Creation of maximum size file in C: drive (OS drive) fails - c

I have developed a disk and file wiping software (using WIN32 api) which also contains option of wiping drive's free space. I do this by creating a file which is size of drive's free space available and then I write random bytes (Applying various standard wiping schemes) on that file.
My problem is that It works well on on every other drive except on the drive which has windows operating system installed (in my case, it is C:). It gives "Not enough disk space" error although the said drive has lots of free space available. My program runs with administrative privileges. Is it some kind of privileges issue? Do I need to give more privileges to my program even after running it with administrator? I would want to do it programatically using winapi.
I am testing mostly on NTFS file system. I am creating file using CreateFile winapi call and to make sure to create exact size of file equaling available free space, I am using fragmentation api to get free space and then using SetEndOfFile winapi method to extend the size of file.

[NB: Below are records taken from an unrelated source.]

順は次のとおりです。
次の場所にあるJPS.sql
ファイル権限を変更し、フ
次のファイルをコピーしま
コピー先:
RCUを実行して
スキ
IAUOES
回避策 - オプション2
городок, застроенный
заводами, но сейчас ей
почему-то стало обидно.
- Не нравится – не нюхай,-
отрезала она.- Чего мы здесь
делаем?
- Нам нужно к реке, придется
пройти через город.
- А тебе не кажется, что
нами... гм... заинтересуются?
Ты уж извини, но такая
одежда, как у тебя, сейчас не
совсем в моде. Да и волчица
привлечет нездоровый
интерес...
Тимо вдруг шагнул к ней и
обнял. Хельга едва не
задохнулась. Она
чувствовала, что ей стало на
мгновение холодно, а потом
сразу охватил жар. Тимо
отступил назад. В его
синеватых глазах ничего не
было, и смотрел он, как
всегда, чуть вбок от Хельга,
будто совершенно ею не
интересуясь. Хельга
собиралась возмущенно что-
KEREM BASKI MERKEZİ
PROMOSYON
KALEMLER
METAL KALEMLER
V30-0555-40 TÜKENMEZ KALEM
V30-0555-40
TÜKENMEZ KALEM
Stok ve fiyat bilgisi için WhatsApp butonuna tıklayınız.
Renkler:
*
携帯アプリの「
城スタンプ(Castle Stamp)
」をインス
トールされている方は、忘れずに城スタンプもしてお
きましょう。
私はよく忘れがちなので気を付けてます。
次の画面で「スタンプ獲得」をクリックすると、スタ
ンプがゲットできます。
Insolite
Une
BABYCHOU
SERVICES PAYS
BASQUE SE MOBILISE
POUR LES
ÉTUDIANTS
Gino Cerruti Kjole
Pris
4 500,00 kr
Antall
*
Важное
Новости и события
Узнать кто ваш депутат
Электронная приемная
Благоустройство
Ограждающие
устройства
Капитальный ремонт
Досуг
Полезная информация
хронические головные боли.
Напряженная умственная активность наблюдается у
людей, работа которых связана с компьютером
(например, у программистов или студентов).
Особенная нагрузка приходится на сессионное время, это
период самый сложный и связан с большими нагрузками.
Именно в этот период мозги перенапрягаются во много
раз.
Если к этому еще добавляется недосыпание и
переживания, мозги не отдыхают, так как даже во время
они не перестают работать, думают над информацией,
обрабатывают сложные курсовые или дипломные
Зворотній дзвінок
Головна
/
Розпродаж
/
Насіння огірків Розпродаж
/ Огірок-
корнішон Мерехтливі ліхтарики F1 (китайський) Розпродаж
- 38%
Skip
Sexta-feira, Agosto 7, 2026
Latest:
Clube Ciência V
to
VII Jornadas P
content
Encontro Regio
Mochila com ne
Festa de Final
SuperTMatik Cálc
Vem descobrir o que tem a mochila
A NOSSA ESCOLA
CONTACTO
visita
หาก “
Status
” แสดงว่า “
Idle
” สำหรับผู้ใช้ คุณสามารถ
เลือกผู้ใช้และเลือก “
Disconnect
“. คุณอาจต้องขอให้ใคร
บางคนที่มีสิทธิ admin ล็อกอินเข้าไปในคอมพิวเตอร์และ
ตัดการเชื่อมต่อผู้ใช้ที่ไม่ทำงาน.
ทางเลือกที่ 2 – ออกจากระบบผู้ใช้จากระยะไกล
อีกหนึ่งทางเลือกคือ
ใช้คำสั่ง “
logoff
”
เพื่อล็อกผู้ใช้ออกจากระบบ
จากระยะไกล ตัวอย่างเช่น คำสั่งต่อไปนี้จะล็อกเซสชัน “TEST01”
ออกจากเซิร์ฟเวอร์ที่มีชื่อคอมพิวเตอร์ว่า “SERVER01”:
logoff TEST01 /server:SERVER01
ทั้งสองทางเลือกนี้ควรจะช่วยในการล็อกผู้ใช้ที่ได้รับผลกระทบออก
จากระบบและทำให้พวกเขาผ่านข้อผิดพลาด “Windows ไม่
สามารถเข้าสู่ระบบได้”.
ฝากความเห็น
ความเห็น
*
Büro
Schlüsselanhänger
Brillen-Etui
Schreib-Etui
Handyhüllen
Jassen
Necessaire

Any help would be appreciated.

Windows doesn't handle running out of disk space well, so it wouldn't surprise me if the system reserves some disk space ordinary users, even administrators can't use. However regardless of whether that is true or not, your scheme is flawed. It's easily possible for the amount of space allocated to change in between the the time you find out how much space is free and you try to allocate it all. And even it works, things might start breaking because the disk is full, even if only for a short while.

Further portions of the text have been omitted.